Go back to the top of the page
Life on MA: Textile Design

Life on MA: Textile Design

At Norwich University of the Arts, students on MA Textile Design combine creativity, craft skills and technological innovation.

Full time student Megan Stavaru shares her practice and the importance of textiles. 

Can you tell us a bit about your practice?

I specialise in woven textiles and cross disciplines of print and 3D. My practice revolves around the slow design ethos and the idea of emotional durability, an innovative design ethic which can be considered sustainable. The idea behind making emotionally durable fabrics is to embed emotion, memories and empathy within the textiles. Consumers can then form personal attachments to the product, inevitably holding onto it for longer and passing it down to the next generation.

This idea would prevent other alternatives such as contributing to our throwaway society or adding to textile landfill. By exploring my personal cultural heritage (I’m half Romanian) I have been able to make specific connections between the fabrics I’m creating and the narrative of that specific place which has inspired the piece.

You studied BA (Hons) Textile Design at NUA. How have you found the transition to MA?

My transition from BA (Hons) Textile Design to MA was a positive, welcoming experience. I started by signing up to a variety of inductions and exploring different workshops I had never been in throughout my BA. This has allowed me to push my work into new avenues whilst learning about different processes and materials.

The first unit was all about research which is an important part to any project I start. For this unit we were asked to hand in a body of work, reflective journal and a written piece of work. The only challenge I found was refining the essay into a smaller word count than a BA dissertation but I benefited from this by learning new skills in producing an in depth, quality piece of writing which evidenced my key research.

Plaster cast bobbins my Megan Stavaru
Polymer plate print by Megan Stavaru

Why is textile design important?

What I like about textiles is the meaningful connection I have to it. Coming from generations of traditional Romanian weavers, the notion of weave is very important to me. Through my work I’m determined to keep traditional textile techniques from dying out by passing knowledge onto future generations. I believe everyone can make a connection to textiles in one way or another. The tactile qualities of constructed or printed textiles are everywhere – in the home, whilst you travel, at work and on the body. Even if you’re not from an artistic or textiles background, there will always be a vocal response from any form of produced textiles within the industry or through exhibitions, installations, performance art etc.

"The campus has a friendly, tight-knit community atmosphere where you can easily meet people and make new friends."

Megan Stavaru

Why did you decide to stay on at NUA for your Masters?

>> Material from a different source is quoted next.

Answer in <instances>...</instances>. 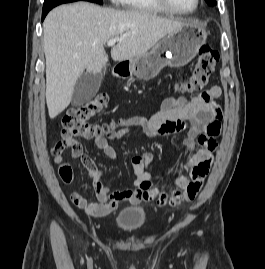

After transferring to NUA for my BA second and third year I was given an abundance of support from my tutors and surrounding staff. This support continued with the outstanding technical advice and knowledge from all of the technicians. The library and study skill sessions helped me tremendously within my writing. With this help I was able to achieve results I am proud of and I felt confident about receiving the same support for my MA. The campus has a friendly, tight-knit community atmosphere where you can easily meet people and make new friends. Across the university are beautiful old and modern buildings along with our new cafe and the East Gallery which is always filled with something new and inspiring.

NUA accommodates every facility I need to produce my work whether that be the new MA studio space or the constructed, printed and 3D workshops. There is constant encouragement throughout each unit of study with numerous tutorial slots available. This allows you to feel confident within your own practice.

What do you hope to do when you finish your course?

I have a few areas of interest which I’m keen to be involved in after university but I’m also open to ideas and opportunities that may arise within the rest of my time on the MA. So far the course has already opened up new doors, allowing me to meet with professionals within my subject. By introducing us to practitioners and designers, we’re able to network and discuss our practice and where we could go with it.

In preparation for my future, the MA is providing me with the chance to consolidate and refine my practice when creating a considered body of work. I am taking stock of every opportunity and making myself involved in future events.

Do you have any advice for someone thinking about studying at NUA?

I would advise anyone who is considering to study at NUA to come along and spend a day in Norwich itself to get to know the area and a feel for the city. I would also advise booking on to an open day. These opportunities are really important for learning about what NUA has to offer, and will allow you to experience the friendly and welcoming atmosphere Norwich provides. An open day also gives you the opportunity to look at our resources, admire our beautiful buildings and meet faces that may become familiar.

If you decide NUA is right for you, I would strongly advise you to sign up to a variety of inductions once you start. This will allow you to gain confidence in new workshops and inspire and motivate you to push your practice across different disciplines that you might never have thought about before.